## SOURCE DATA:
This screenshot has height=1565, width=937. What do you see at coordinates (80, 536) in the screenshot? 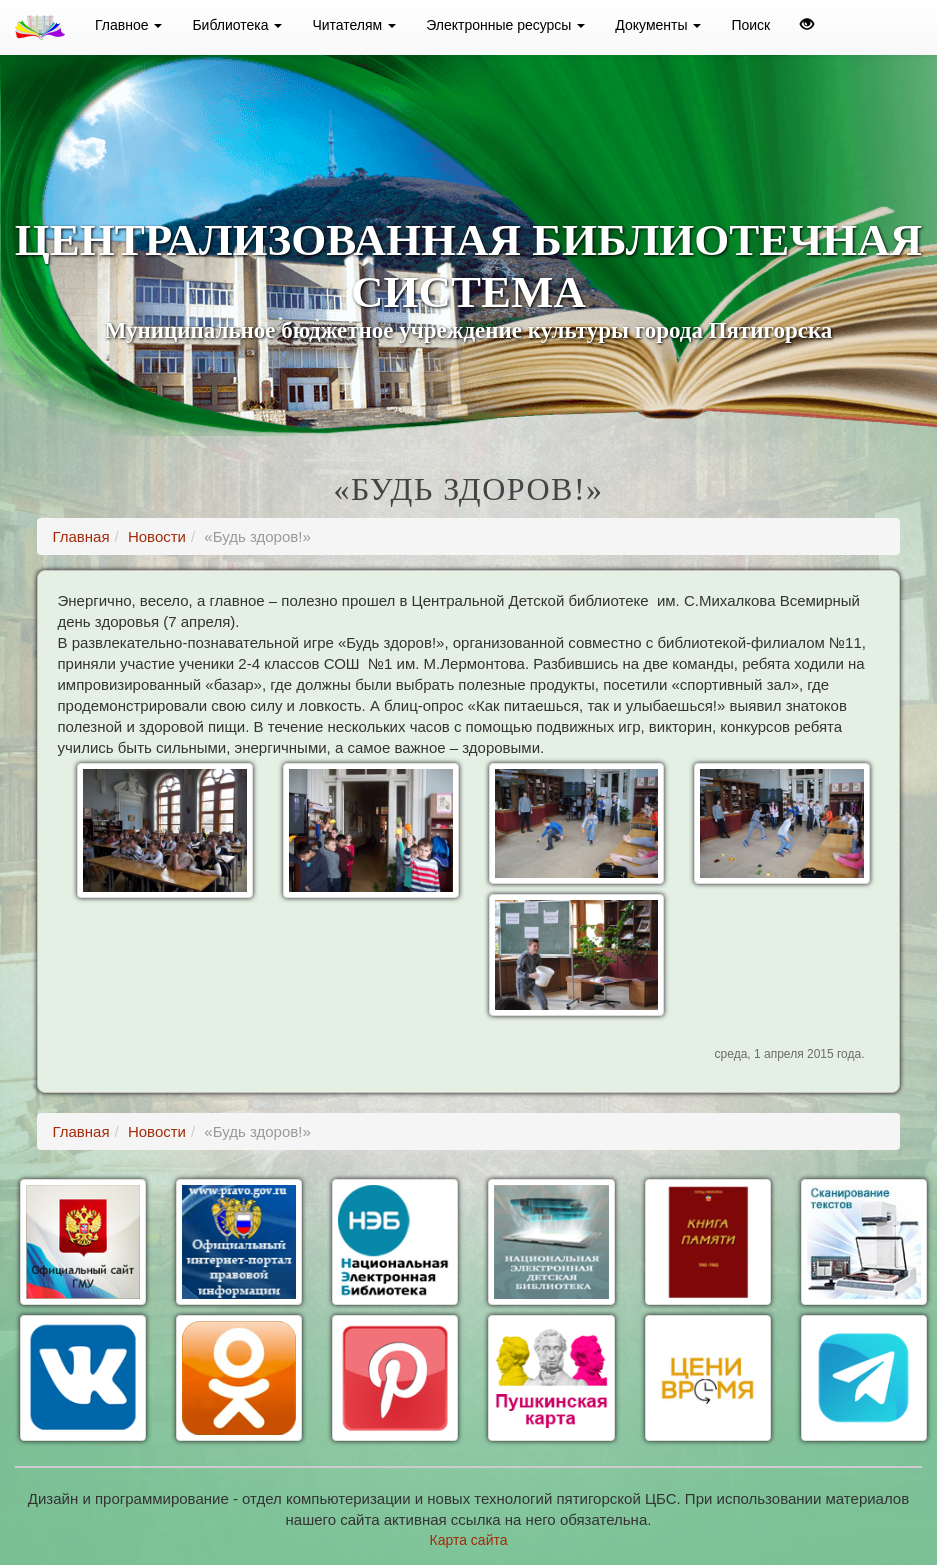
I see `Главная` at bounding box center [80, 536].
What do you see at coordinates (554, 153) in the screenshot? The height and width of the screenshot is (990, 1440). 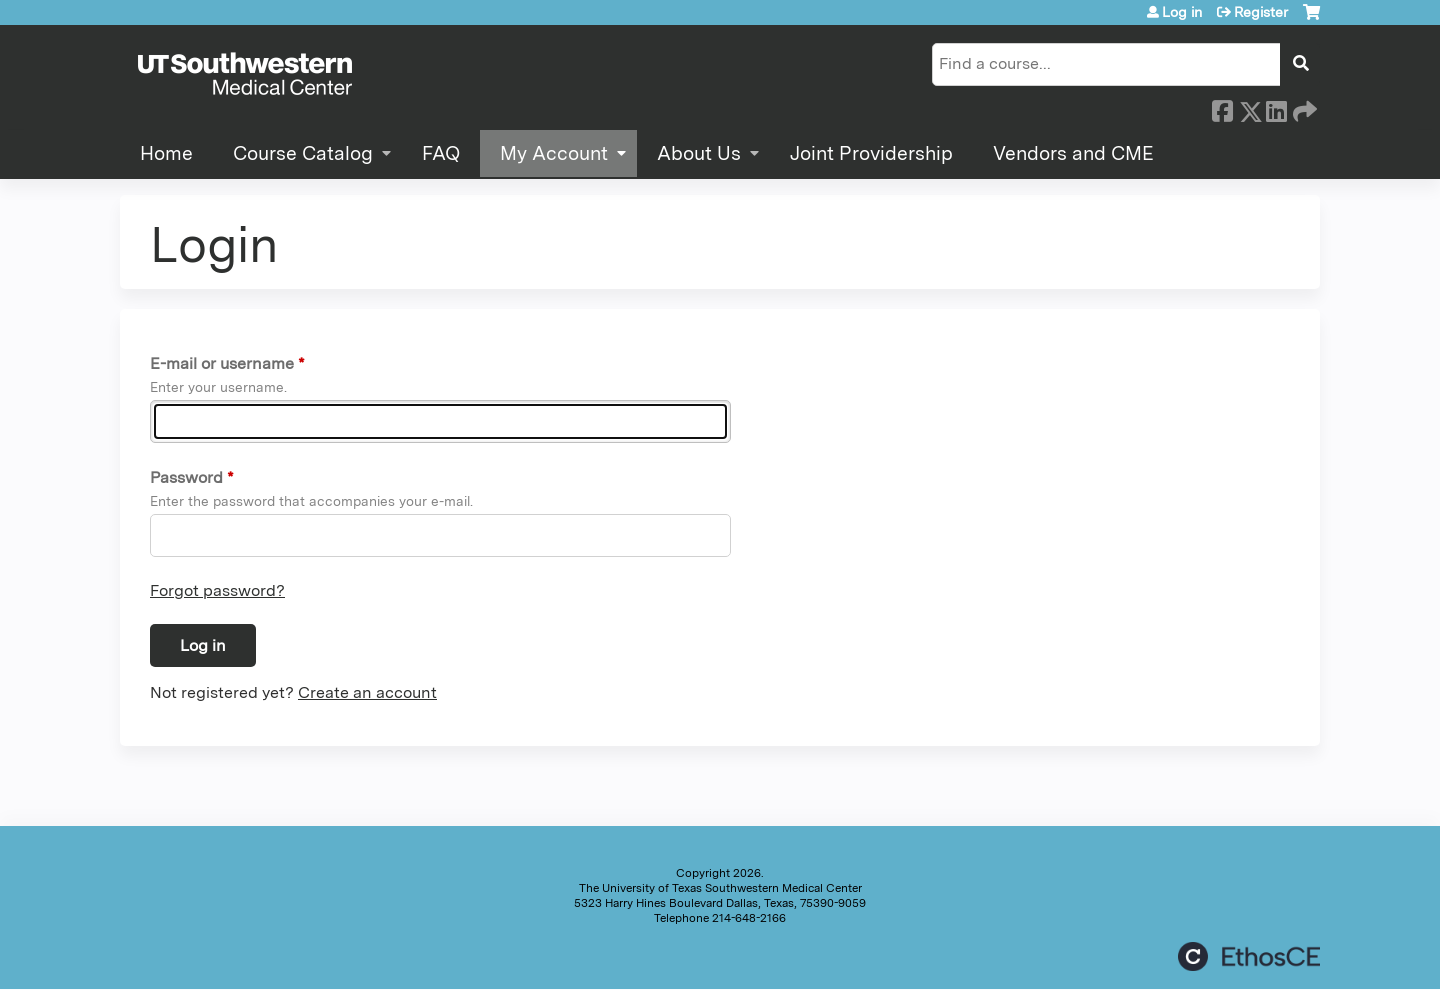 I see `My Account` at bounding box center [554, 153].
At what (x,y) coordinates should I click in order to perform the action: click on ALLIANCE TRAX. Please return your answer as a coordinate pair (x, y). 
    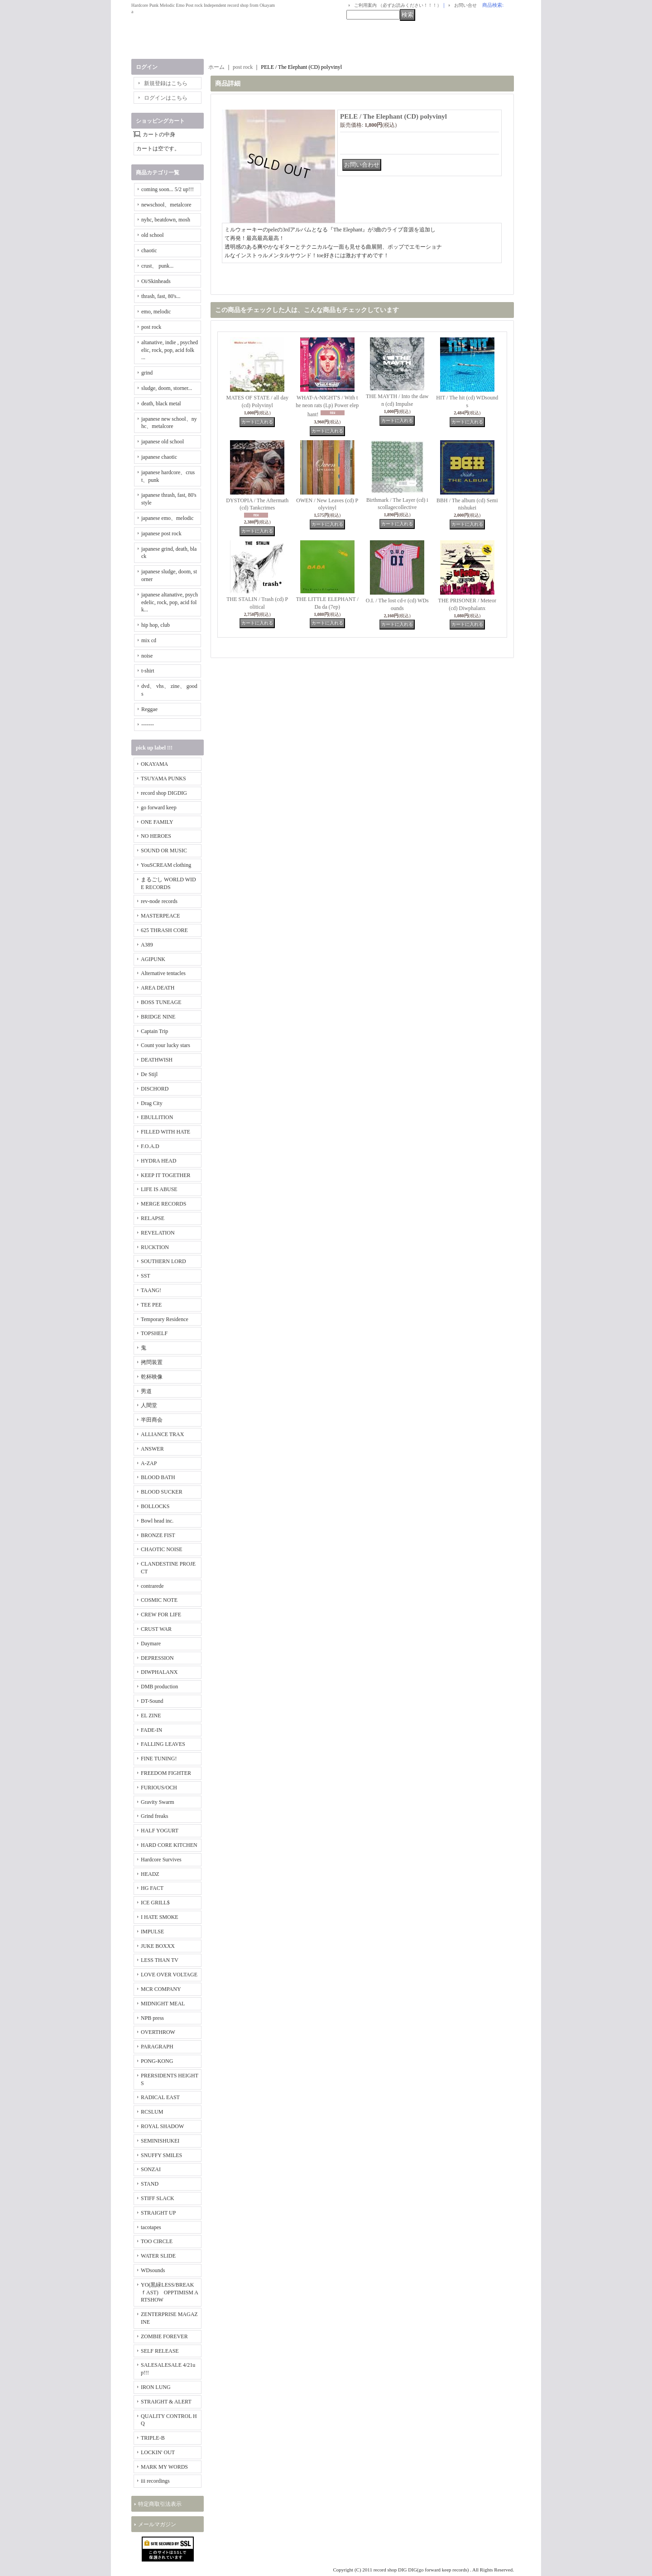
    Looking at the image, I should click on (162, 1434).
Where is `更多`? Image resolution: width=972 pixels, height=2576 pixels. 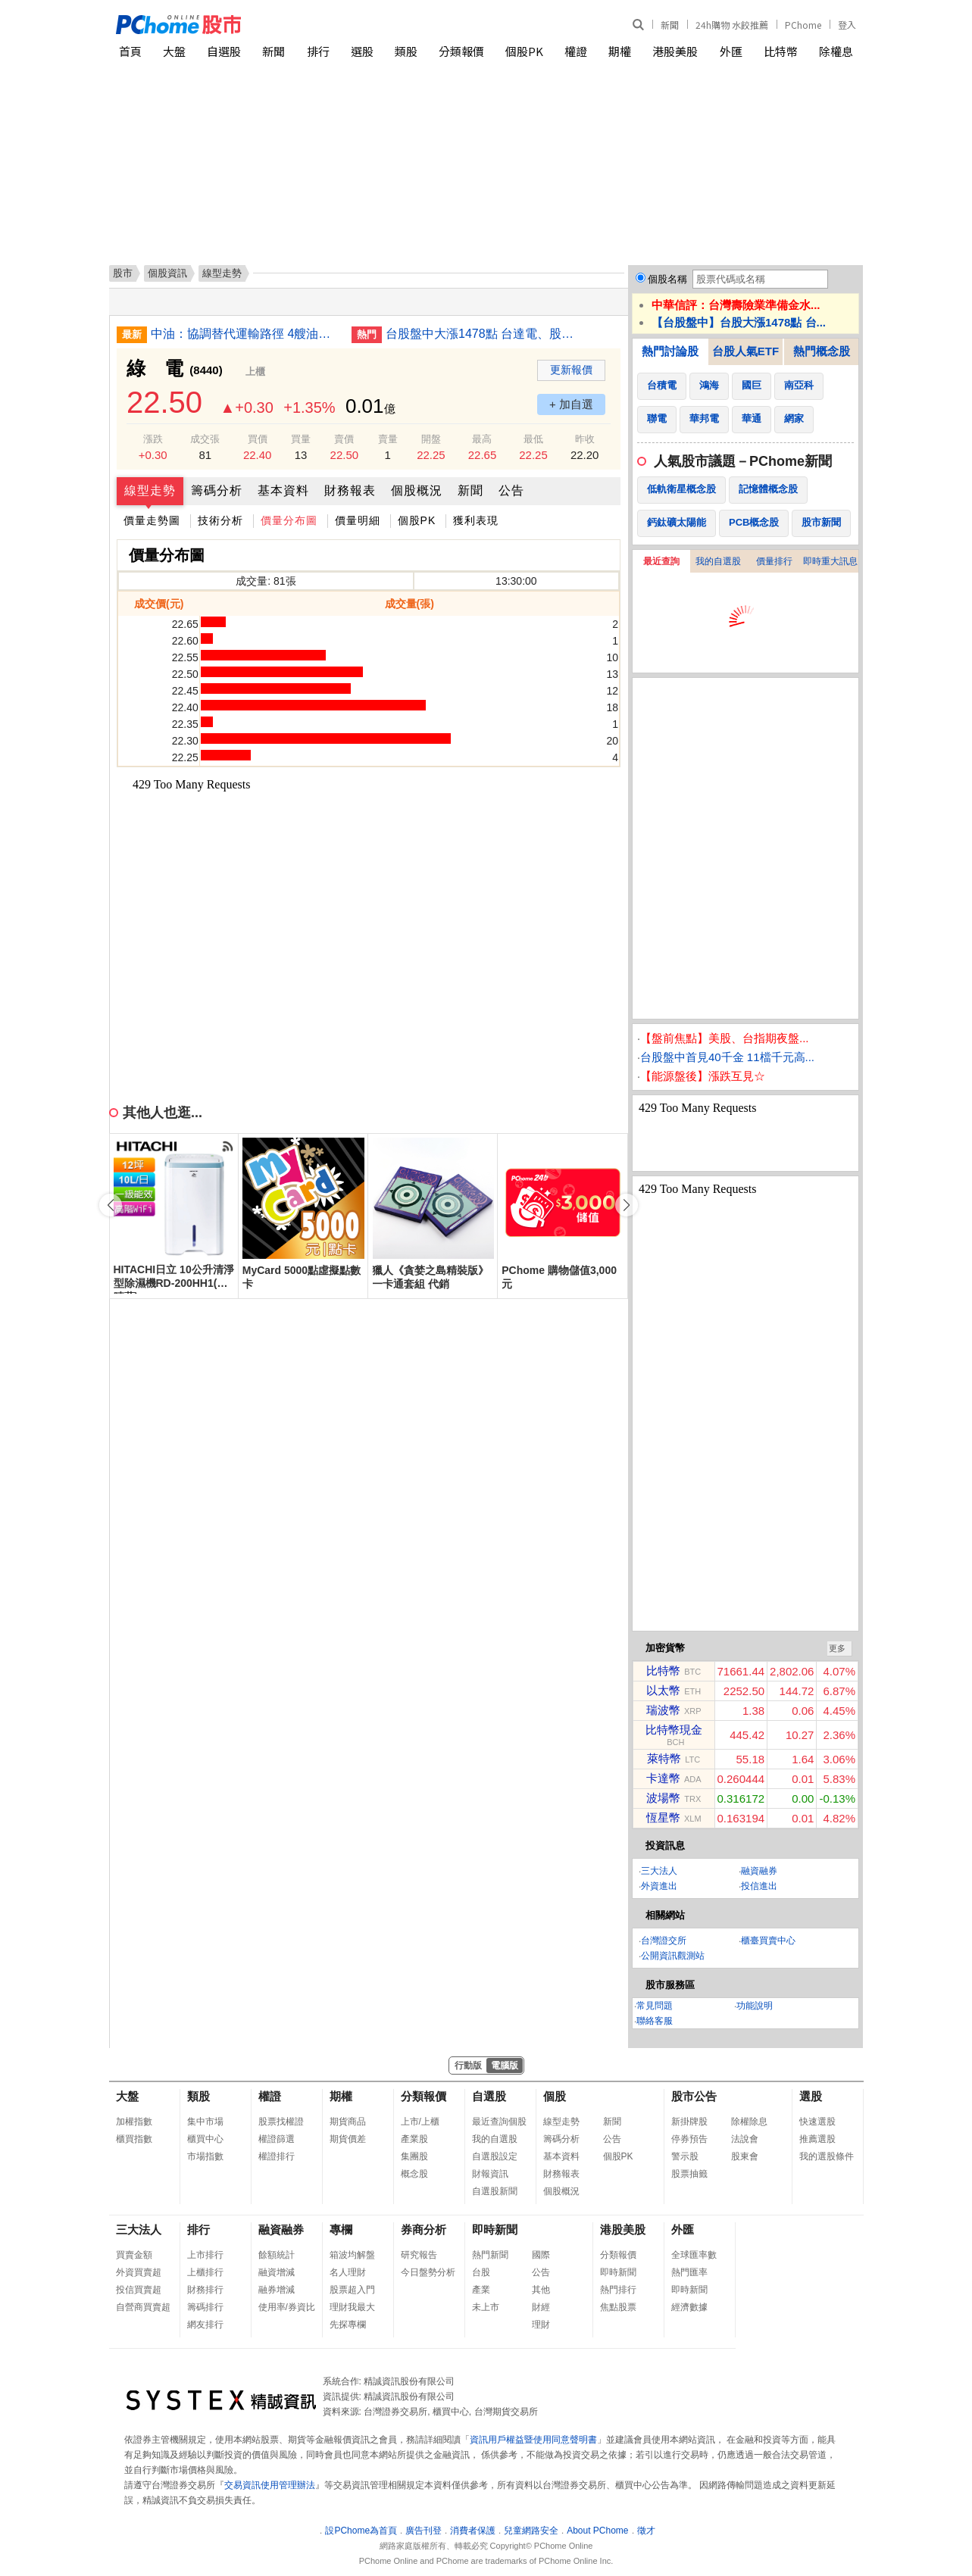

## WHAT THE TASK REQUIRES:
Take the lines from the one holding "At what (x,y)" through the final line of the records above and output them exactly, both ends included, excluding pictures.

## TASK OUTPUT:
At what (x,y) coordinates should I click in order to perform the action: click on ALLIANCE TRAX. Please return your answer as a coordinate pair (x, y). 
    Looking at the image, I should click on (162, 1434).
Where is `更多`? Image resolution: width=972 pixels, height=2576 pixels. 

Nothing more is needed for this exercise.